To me, SRV was a better all around player and signer. There was something about his tone that really made him the iconic musician signer he was. Dont get me wrong, i'm a big Jimmy fan but just prefered SRV overall.


----------



## loudtubeamps (Feb 2, 2012)

Jimi _created_ a new style of playing and was an incredible showman for being such a "shy guy".
He wrote and recorded a vast amount of amazing material and toured to every corner of the globe in a very,very short period of time.
Everthing attempted in Jimi's style after the fact is just emulation.
IMHO
Cheers, doug
and the price was right!









http://i1132.photobucket.com/albums/m570/loudtubeamps/DSC03879.jpg


----------



## GuitarsCanada (Dec 30, 2005)

Maybe this?

View attachment 1426


----------



## Guitar101 (Jan 19, 2011)

marcos said:


> To me, SRV was a better all around player and signer. There was something about his tone that really made him the iconic musician signer he was. Dont get me wrong, i'm a big Jimmy fan but just prefered SRV overall.


I total agree about SRV but being a piano player for many years and guitar player for a few years, I don't understand guitar as well as would like to. When I hear the first few notes from Jimi's guitar on a song, I know it's him playing and singing for that matter. Why don't more people copy his style or do they and I just don't know about it.


----------



## loudtubeamps (Feb 2, 2012)

There are lots of players have taken bits and pieces from Jimi over the years.
Trower-SRV-Mayer-Frank Marino.....................................
I don't have enough time right now to start naming names, but I bet others will start the process and the list _will_ be long.
Cheers, d.
jimi hendrix wannabe - Google Search9kkhhd

jimi hendrix reincarnation - Google Search

:smilie_flagge17:


----------



## loudtubeamps (Feb 2, 2012)

GuitarsCanada said:


> Maybe this?
> 
> View attachment 1426


"<Why is it that Noel and Mitch still have their shirts on?>"

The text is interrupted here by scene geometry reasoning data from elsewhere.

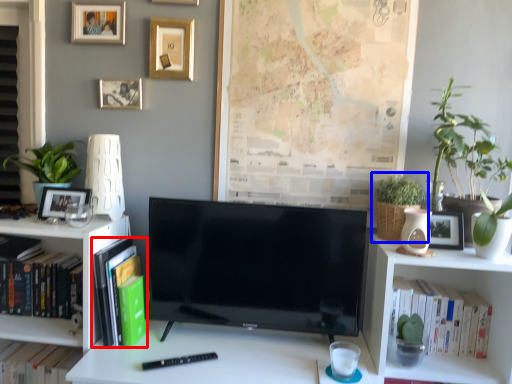 Question: Which object appears farthest to the camera in this image, book (highlighted by a red box) or houseplant (highlighted by a blue box)?

Choices:
 (A) book
 (B) houseplant

Answer: (B) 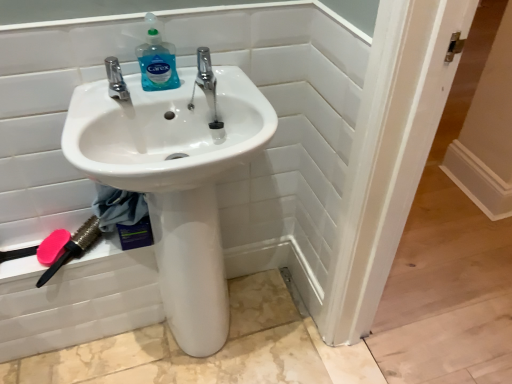 Identify the location of vacant region to the right of white glossy sink at center. (284, 327). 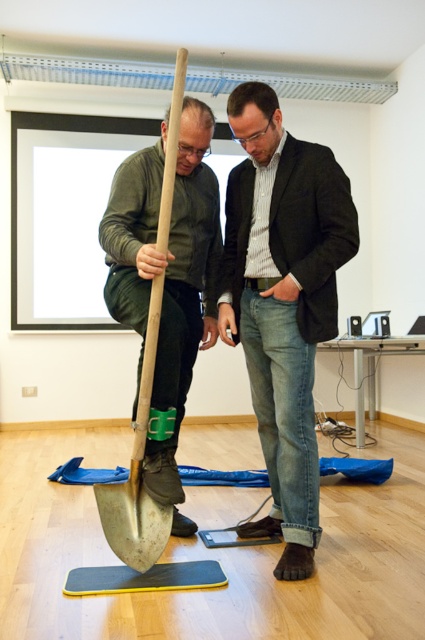 Question: Is wooden shovel at left below rubberized yellow mat at lower center?

Choices:
 (A) no
 (B) yes

Answer: (A)

Question: Which of the following is the farthest from the observer?

Choices:
 (A) (155, 524)
 (B) (180, 580)

Answer: (A)

Question: From the image, what is the correct spatial relationship of denim jeans at center in relation to rubberized yellow mat at lower center?

Choices:
 (A) above
 (B) below

Answer: (A)

Question: Based on their relative distances, which object is farther from the denim jeans at center?

Choices:
 (A) rubberized yellow mat at lower center
 (B) wooden shovel at left

Answer: (A)

Question: Does denim jeans at center appear on the right side of wooden shovel at left?

Choices:
 (A) yes
 (B) no

Answer: (A)

Question: Which is nearer to the denim jeans at center?

Choices:
 (A) wooden shovel at left
 (B) rubberized yellow mat at lower center

Answer: (A)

This could turn into a kinda' like a "Knock -Knock" joke I suppose??!!

BTW, the lady on the right, please and thanks.


----------



## Guest (Aug 25, 2012)

I remember watching Tony Springer in the 80's. 
He emulated Jimi pretty well back in the day.

[video=youtube;9jHRubGY9oI]http://www.youtube.com/watch?v=9jHRubGY9oI&amp;feature=related[/video]


----------



## Budda (May 29, 2007)

I never thought I'd see nudity on this forum haha.

The one one the right for sure.


----------



## Chito (Feb 17, 2006)

Jimi was an innovator. His playing and music influenced a lot of players, SRV being one of his biggest fans. We have to look at Hendrix within the context of the time he was playing in, which was in the late 60s. That's almost 50 years ago. There was not a lot of people who played the guitar the way he did back in those days. Even Clapton, Page, et al... were all astonished when they first saw Jimi played. It's easy to say he's not as technically good as most of the guitar players these days but you also wonder where these guitar players would be now if not for these guys in the 60's who started the renaissance of guitar in the music world.


----------



## Chito (Feb 17, 2006)

GuitarsCanada said:


> Maybe this?
> 
> View attachment 1426


Thing with this photo is, if you think about it these women must be in their 70's now. LOL


----------



## Robert1950 (Jan 21, 2006)

[video=youtube;d9AaQQbvT4M]http://www.youtube.com/watch?v=d9AaQQbvT4M[/video]


----------



## Chito (Feb 17, 2006)

Robert1950 said:


> [video=youtube;d9AaQQbvT4M]http://www.youtube.com/watch?v=d9AaQQbvT4M[/video]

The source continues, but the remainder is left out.